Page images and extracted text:
--------------------

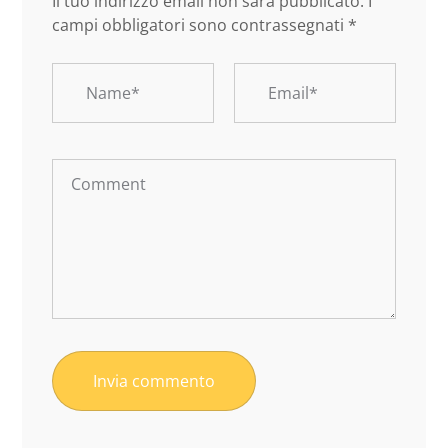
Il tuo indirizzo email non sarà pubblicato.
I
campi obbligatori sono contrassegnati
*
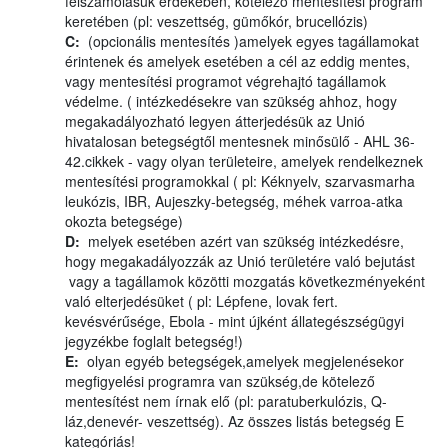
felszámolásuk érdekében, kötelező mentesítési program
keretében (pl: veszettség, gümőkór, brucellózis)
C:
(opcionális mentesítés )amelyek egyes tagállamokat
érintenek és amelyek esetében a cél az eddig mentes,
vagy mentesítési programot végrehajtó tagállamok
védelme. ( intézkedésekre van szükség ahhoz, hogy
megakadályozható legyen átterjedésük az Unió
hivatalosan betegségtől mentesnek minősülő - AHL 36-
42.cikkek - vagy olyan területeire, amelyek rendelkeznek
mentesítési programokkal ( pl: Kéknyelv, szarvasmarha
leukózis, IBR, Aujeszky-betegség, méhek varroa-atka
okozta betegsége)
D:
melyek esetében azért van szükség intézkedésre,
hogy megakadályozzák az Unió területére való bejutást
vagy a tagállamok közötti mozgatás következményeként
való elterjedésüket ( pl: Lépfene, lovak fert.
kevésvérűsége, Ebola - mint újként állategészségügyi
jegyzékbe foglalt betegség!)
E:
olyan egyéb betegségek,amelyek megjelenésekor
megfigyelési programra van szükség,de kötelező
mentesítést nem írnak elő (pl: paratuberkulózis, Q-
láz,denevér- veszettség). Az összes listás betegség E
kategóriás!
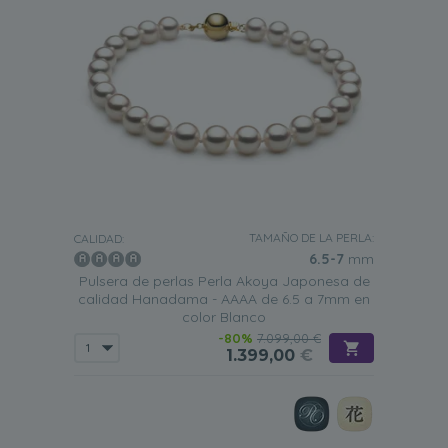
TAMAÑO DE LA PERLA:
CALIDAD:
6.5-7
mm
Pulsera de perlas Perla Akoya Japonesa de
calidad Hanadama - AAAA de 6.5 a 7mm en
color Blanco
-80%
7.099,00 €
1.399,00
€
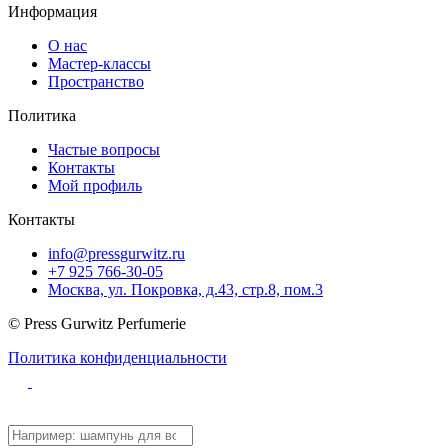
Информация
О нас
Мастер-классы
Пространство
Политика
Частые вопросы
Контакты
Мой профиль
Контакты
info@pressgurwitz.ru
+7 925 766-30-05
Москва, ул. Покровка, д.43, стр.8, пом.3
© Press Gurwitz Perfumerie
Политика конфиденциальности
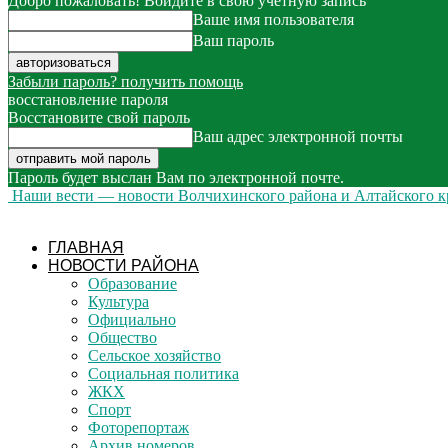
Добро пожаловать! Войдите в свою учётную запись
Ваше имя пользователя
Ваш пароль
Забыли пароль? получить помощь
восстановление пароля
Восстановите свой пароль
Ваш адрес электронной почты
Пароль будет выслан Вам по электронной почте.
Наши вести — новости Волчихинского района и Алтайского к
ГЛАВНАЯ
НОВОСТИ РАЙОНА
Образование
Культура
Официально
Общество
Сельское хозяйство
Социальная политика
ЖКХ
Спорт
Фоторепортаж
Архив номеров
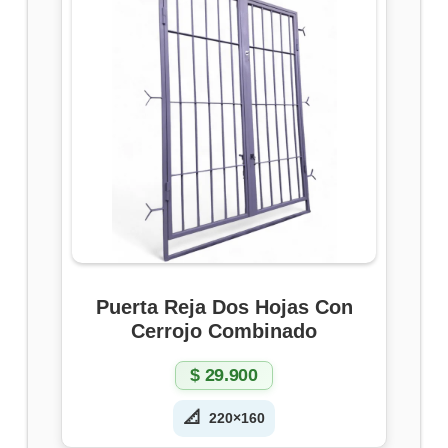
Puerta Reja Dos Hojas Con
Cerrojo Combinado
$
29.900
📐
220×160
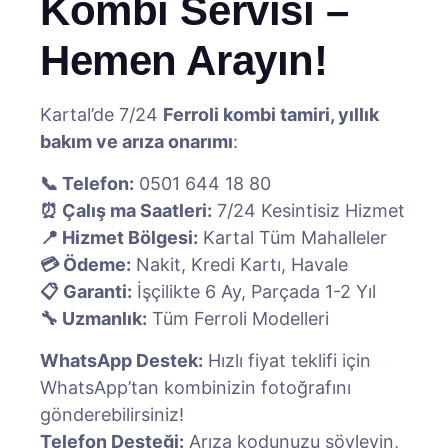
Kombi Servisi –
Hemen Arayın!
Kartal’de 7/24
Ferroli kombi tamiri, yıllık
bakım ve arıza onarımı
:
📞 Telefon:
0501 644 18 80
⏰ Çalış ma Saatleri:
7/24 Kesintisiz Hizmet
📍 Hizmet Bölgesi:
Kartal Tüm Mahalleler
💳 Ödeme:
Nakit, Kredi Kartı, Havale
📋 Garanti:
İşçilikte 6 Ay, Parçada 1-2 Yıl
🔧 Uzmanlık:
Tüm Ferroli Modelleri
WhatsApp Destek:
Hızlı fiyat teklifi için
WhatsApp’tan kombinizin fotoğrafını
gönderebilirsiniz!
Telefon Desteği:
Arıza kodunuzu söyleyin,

--------------------

*What the task asks*
Each line above gets copied exactly; leave the pictures out.

*Your response*
Il tuo indirizzo email non sarà pubblicato.
I
campi obbligatori sono contrassegnati
*
felszámolásuk érdekében, kötelező mentesítési program
keretében (pl: veszettség, gümőkór, brucellózis)
C:
(opcionális mentesítés )amelyek egyes tagállamokat
érintenek és amelyek esetében a cél az eddig mentes,
vagy mentesítési programot végrehajtó tagállamok
védelme. ( intézkedésekre van szükség ahhoz, hogy
megakadályozható legyen átterjedésük az Unió
hivatalosan betegségtől mentesnek minősülő - AHL 36-
42.cikkek - vagy olyan területeire, amelyek rendelkeznek
mentesítési programokkal ( pl: Kéknyelv, szarvasmarha
leukózis, IBR, Aujeszky-betegség, méhek varroa-atka
okozta betegsége)
D:
melyek esetében azért van szükség intézkedésre,
hogy megakadályozzák az Unió területére való bejutást
vagy a tagállamok közötti mozgatás következményeként
való elterjedésüket ( pl: Lépfene, lovak fert.
kevésvérűsége, Ebola - mint újként állategészségügyi
jegyzékbe foglalt betegség!)
E:
olyan egyéb betegségek,amelyek megjelenésekor
megfigyelési programra van szükség,de kötelező
mentesítést nem írnak elő (pl: paratuberkulózis, Q-
láz,denevér- veszettség). Az összes listás betegség E
kategóriás!
TAMAÑO DE LA PERLA:
CALIDAD:
6.5-7
mm
Pulsera de perlas Perla Akoya Japonesa de
calidad Hanadama - AAAA de 6.5 a 7mm en
color Blanco
-80%
7.099,00 €
1.399,00
€
Информация
О нас
Мастер-классы
Пространство
Политика
Частые вопросы
Контакты
Мой профиль
Контакты
info@pressgurwitz.ru
+7 925 766-30-05
Москва, ул. Покровка, д.43, стр.8, пом.3
© Press Gurwitz Perfumerie
Политика конфиденциальности
Добро пожаловать! Войдите в свою учётную запись
Ваше имя пользователя
Ваш пароль
Забыли пароль? получить помощь
восстановление пароля
Восстановите свой пароль
Ваш адрес электронной почты
Пароль будет выслан Вам по электронной почте.
Наши вести — новости Волчихинского района и Алтайского к
ГЛАВНАЯ
НОВОСТИ РАЙОНА
Образование
Культура
Официально
Общество
Сельское хозяйство
Социальная политика
ЖКХ
Спорт
Фоторепортаж
Архив номеров
Puerta Reja Dos Hojas Con
Cerrojo Combinado
$
29.900
📐
220×160
Kombi Servisi –
Hemen Arayın!
Kartal’de 7/24
Ferroli kombi tamiri, yıllık
bakım ve arıza onarımı
:
📞 Telefon:
0501 644 18 80
⏰ Çalış ma Saatleri:
7/24 Kesintisiz Hizmet
📍 Hizmet Bölgesi:
Kartal Tüm Mahalleler
💳 Ödeme:
Nakit, Kredi Kartı, Havale
📋 Garanti:
İşçilikte 6 Ay, Parçada 1-2 Yıl
🔧 Uzmanlık:
Tüm Ferroli Modelleri
WhatsApp Destek:
Hızlı fiyat teklifi için
WhatsApp’tan kombinizin fotoğrafını
gönderebilirsiniz!
Telefon Desteği:
Arıza kodunuzu söyleyin,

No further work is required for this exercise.